STEAMPUNK IS NOT FOR ME

         Graffiti Grandma is out to three agents.  Wednesday Club, the script, is entered in a contest and is sent to two producers, and Solarium just got its twentieth rejection, one more to go.  I don't know where Mom, my hockey novel, is.  Its cards have escaped my card file.  Marshall, the miniature horse, has not made it into the cardfile yet.  He's romping around in SASE land.  I've thrown all of my literary children to the winds.  Likely, they'll never return.  "Just not right for me," their epitaphs will read somewhere out there in the ether.

         The only thing for me to do now is write something new. Margaret is shuffling in the wings of this computer.  She's seventy-six, straight bodied, aching in only several non-essential parts, and she doesn't know what she's in for.  This old lady is going to be manipulated, mulled, cut into pieces, disdained, wept over, and then, if she's like the rest of my literary offspring, laid to rest in my Zip for someone to find when I myself lie in the same sort of quiet place.

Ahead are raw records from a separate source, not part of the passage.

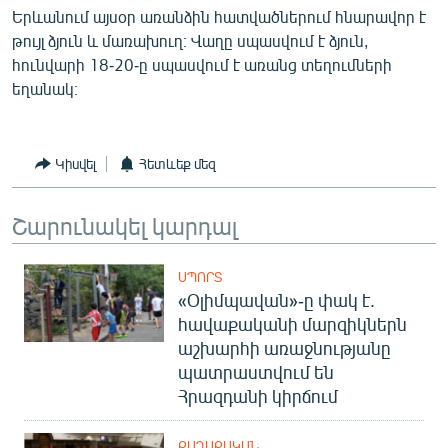
Երևանում այսօր առանձին հատվածներում հնարավոր է
English
թույլ ձյուն և մառախուղ։ Վաղը սպասվում է ձյուն,
Русский
հունվարի 18-20-ը սպասվում է առանց տեղումների
եղանակ։
ՀԵՏԵՎԵՔ ՄԵԶ
Կիսվել
Հետևեք մեզ
Շարունակել կարդալ
«Ազատության» բոլոր կայքերը
ՍՊՈՐՏ
«Օլիմպավան»-ը փակ է.
հավաքականի մարզիկներն
աշխարհի առաջնությանը
պատրաստվում են
Հրազդանի կիրճում
ՔԱՂԱՔԱԿԱՆ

         I sometimes think how angry I will be if my human children, posthumously for me,  discover my Zip storage system, send out its quiet occupants, and make a million dollars in movie rights, and at just the right time for their retirements. I'll really be pissed.  If one can be in that condition sans bodily components.  

         My timing has always been off. I wrote of sad divorces in the early 80's, a few years after most of the debris from the free love decade infiltrated stolid 50's marriages. Then Umarried Woman and Jill Clayburgh took all the wind out of my muse’s sails.

         I described of the travails of being single with children just after Jane Smiley’s Ordinary Love  came out and said it all for me.  Elizabeth Berg covered the drives of singleness:  sex, loneliness, missteps in choosing while very needy, even as I was being driven all over the map and not writing.

         One of my novels dealt with foundering young sons when my own sons  headed out into the world.  Research into the genre  revealed that not only Salinger but Brad Easton Ellis and Jay McInerney, even if I disliked their books,  got into a young man’s psyche a lot better than a mother could.

         Remarriage, oh god, with children, led to six unpublished articles, right about the time Joanne Trollope Viking wrote Other Peoples’ Children and dissected a stepmother role as precisely as it can be done.

         I can write as well as a few of these authors.  I just need to find my niche before someone else does. What will sell three years from now?  What will be at the front edge of the next wave?  I don't do vampires and I get too depressed with dystopic scenes.  Who wants to eat a friend's finger?  Or sacrifice a person you've just had sex with?

         Wait!  I can imagine that, sort of.  Perhaps I can create a new genre, a hybrid combination of romance, mystery, fantasy, dystopia, and  chick lit.

         I Googled genres and found one that might be work, slightly adjusted: “Bildungsroman, a coming-of-age story. The modus operandi seems to be the use of a normal story to simply explain difficult and/or dark parts of human life.”

         I will call my new genre Geriatric Bildungsroman.  Coming-of-old-age stories.  I know it’s been done, but not by me yet, not the way I’m thinking about Margaret.